②叩けば治る

 緊張感に包まれた部屋で、銀狗郎と狐黄太がお互いの顔を見合っていた。


「……」

「ぬぬぬぬぬ……っ」


 銀狗郎は険しい顔をして自分の手元……残り二枚となったトランプを見る。片方はハートの3、片方はジョーカー、つまりはババ。二人の間には組になったトランプが山のようにして積まれていた。

 再び狐黄太の方へ視線を向けると、ついさっきまで慌てふためいていたとは思えない程に落ち着いた表情。いつも彼女が見ている兄の姿だ。千枝の前でもこの態度でいてくれていれば……そんなことが脳裏をよぎるが、今はそんな場合ではない。

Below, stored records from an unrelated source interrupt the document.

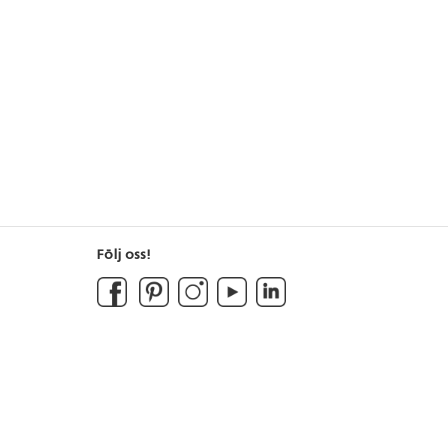
Följ oss!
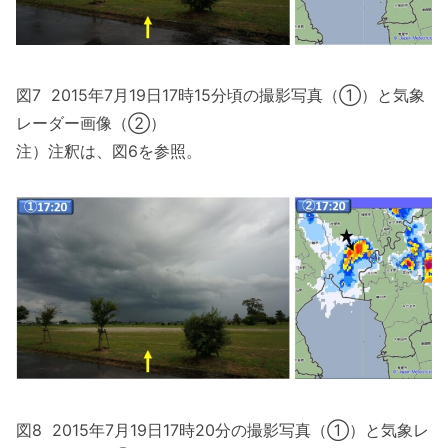
図7 2015年7月19日17時15分頃の撮影写真（①）と気象
レーダー画像（②）
注）注釈は、図6を参照。
図8 2015年7月19日17時20分の撮影写真（①）と気象レ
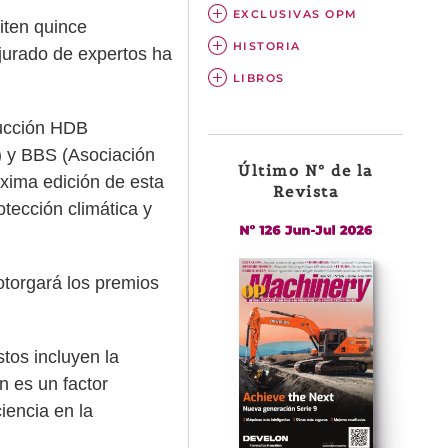
EXCLUSIVAS OPM
iten quince
HISTORIA
jurado de expertos ha
LIBROS
rucción HDB
) y BBS (Asociación
Último Nº de la
xima edición de esta
Revista
tección climática y
otorgará los premios
stos incluyen la
n es un factor
iencia en la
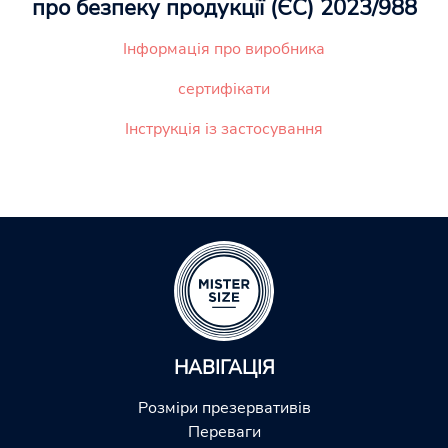
про безпеку продукції (ЄС) 2023/988
Інформація про виробника
сертифікати
Інструкція із застосування
НАВІГАЦІЯ
Розміри презервативів
Переваги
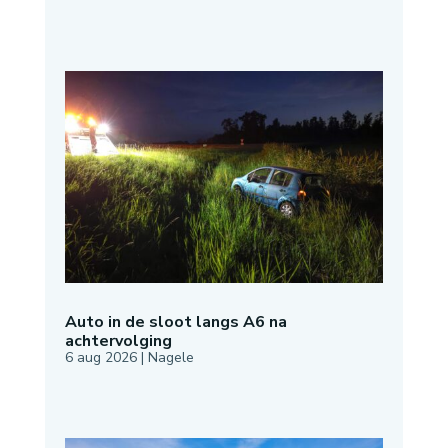
Auto in de sloot langs A6 na
achtervolging
6 aug 2026
|
Nagele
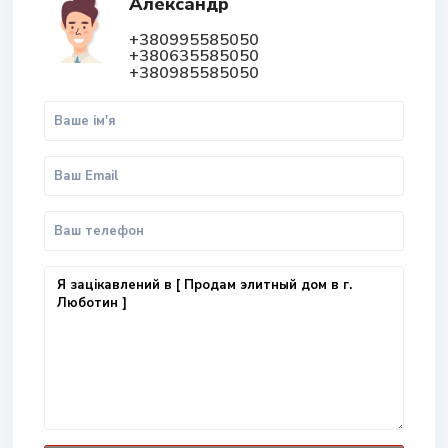
Александр
+380995585050
+380635585050
+380985585050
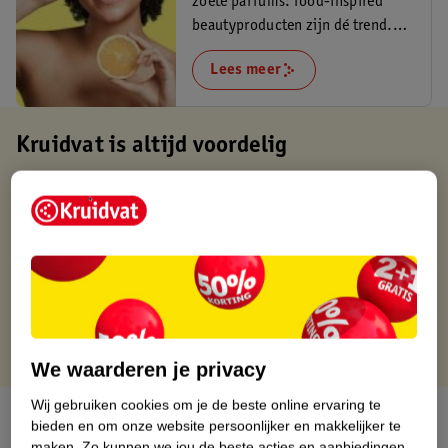
zoete parfums: food-inspired
beautyproducten zijn dé trend.
Om op te eten!
Lees meer
Kruidvat is altijd voordelig
Gratis ophalen in de winkel
Op werkdagen voor 22:00 uur besteld, volgende dag in huis
Gratis thuisbezorgd vanaf 50.00
Gratis retourneren binnen 30 dagen
Gratis punten met je Kruidvat kaart
We waarderen je privacy
Wij gebruiken cookies om je de beste online ervaring te
Over dit product
bieden en om onze website persoonlijker en makkelijker te
maken.
Zo kunnen we jou de beste acties en aanbiedingen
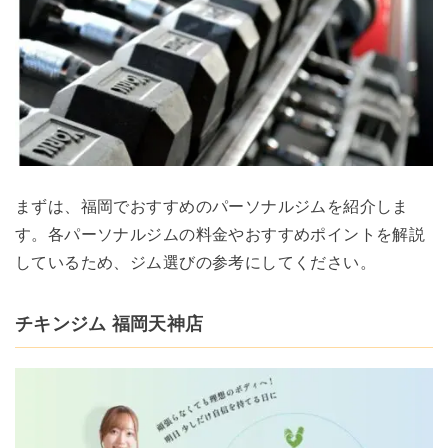
まずは、福岡でおすすめのパーソナルジムを紹介しま
す。各パーソナルジムの料金やおすすめポイントを解説
しているため、ジム選びの参考にしてください。
チキンジム 福岡天神店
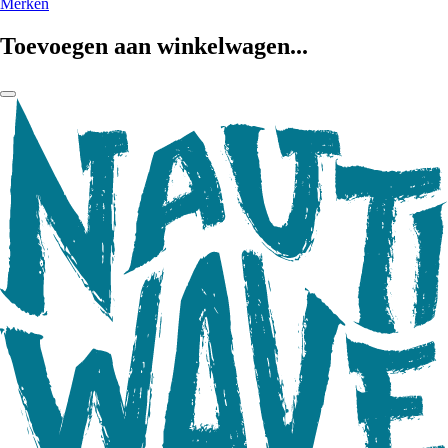
Merken
Toevoegen aan winkelwagen...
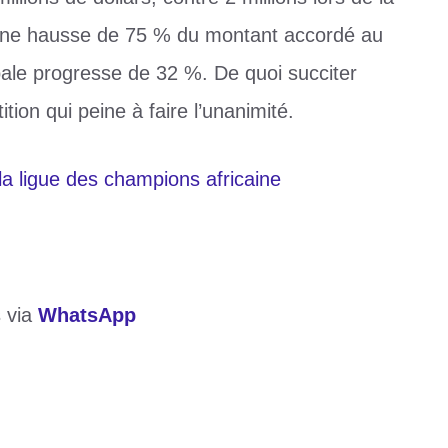
 une hausse de 75 % du montant accordé au
bale progresse de 32 %. De quoi succiter
tion qui peine à faire l’unanimité.
a ligue des champions africaine
s via
WhatsApp
e édition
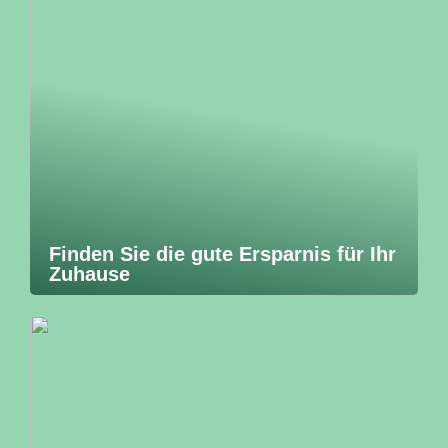
Finden Sie die gute Ersparnis für Ihr
Zuhause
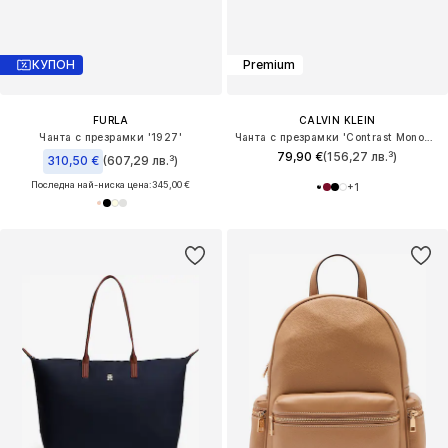
КУПОН
Premium
FURLA
CALVIN KLEIN
Чанта с презрамки '1927'
Чанта с презрамки 'Contrast Monogram Camera'
79,90 €
(156,27 лв.³)
310,50 €
(607,29 лв.³)
Последна най-ниска цена:
345,00 €
+
1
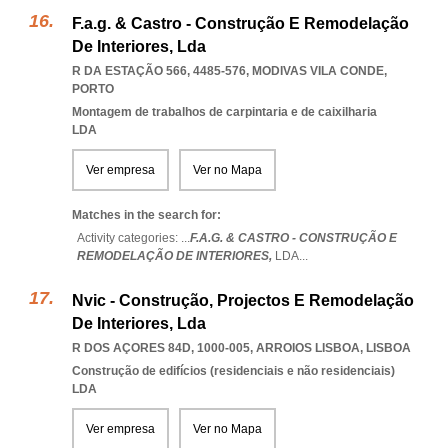
F.a.g. & Castro - Construção E Remodelação
De Interiores, Lda
R DA ESTAÇÃO 566, 4485-576
,
MODIVAS VILA CONDE
,
PORTO
Montagem de trabalhos de carpintaria e de caixilharia
LDA
Ver empresa
Ver no Mapa
Matches in the search for:
Activity categories: ...
F.A.G. & CASTRO - CONSTRUÇÃO E
REMODELAÇÃO DE INTERIORES,
LDA
...
Nvic - Construção, Projectos E Remodelação
De Interiores, Lda
R DOS AÇORES 84D, 1000-005
,
ARROIOS LISBOA
,
LISBOA
Construção de edifícios (residenciais e não residenciais)
LDA
Ver empresa
Ver no Mapa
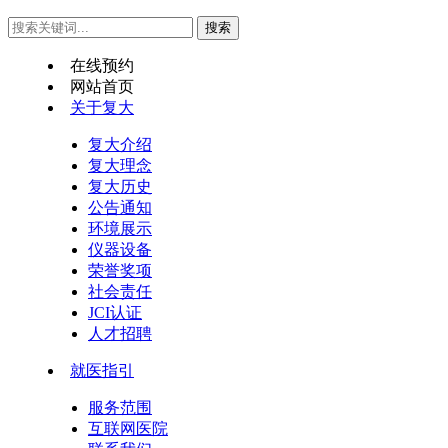
在线预约
网站首页
关于复大
复大介绍
复大理念
复大历史
公告通知
环境展示
仪器设备
荣誉奖项
社会责任
JCI认证
人才招聘
就医指引
服务范围
互联网医院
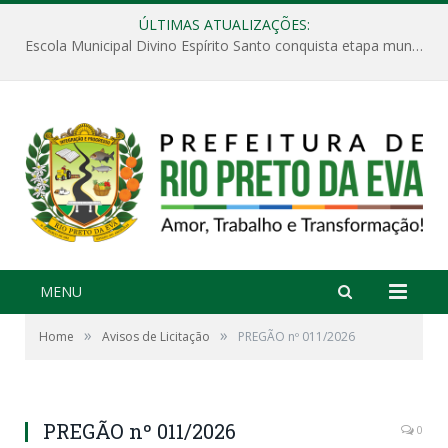
ÚLTIMAS ATUALIZAÇÕES:
Escola Municipal Divino Espírito Santo conquista etapa municipal da V Feira Amazonense de Matemática
MENU
»
»
Home
Avisos de Licitação
PREGÃO nº 011/2026
PREGÃO nº 011/2026
0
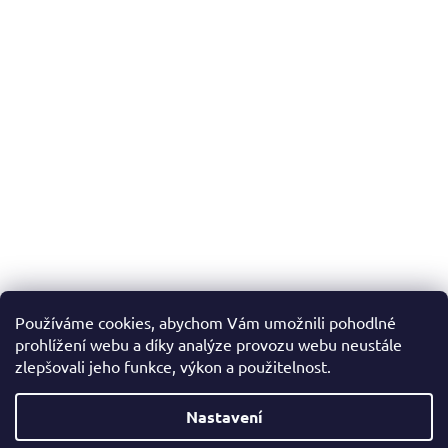
Používáme cookies, abychom Vám umožnili pohodlné
prohlížení webu a díky analýze provozu webu neustále
zlepšovali jeho funkce, výkon a použitelnost.
Nastavení
Vytvořil Shoptet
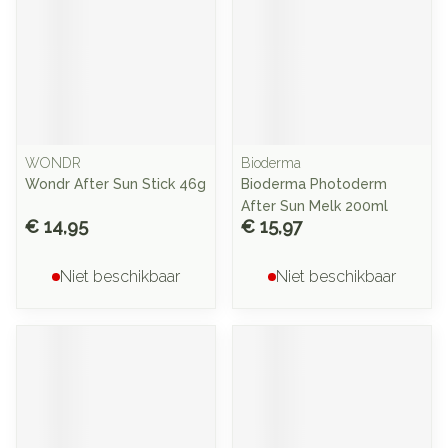
WONDR
Bioderma
Wondr After Sun Stick 46g
Bioderma Photoderm
After Sun Melk 200ml
€ 14,95
€ 15,97
Niet beschikbaar
Niet beschikbaar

 まるで冷酷な狩人のようにトランプを見つめていた狐黄太は、おもむろに手を伸ばした。手の行き先は……一輪車に乗ったピエロが描かれたトランプ。


(セーフ!)


 銀狗郎は安堵した。

 いや、安堵してしまった。

 口元が緩んだのか、はたまた目元が笑ってしまったのか。どちらにせよ狐黄太がその隙を見逃すはずもなく、その手はハートの3のトランプを掴んで引き抜いた。


 ググッ。


「……」


 引き抜こうとした。


 グググッ。


「んっ」


 力強く引き抜こうとした。


 ググググッ!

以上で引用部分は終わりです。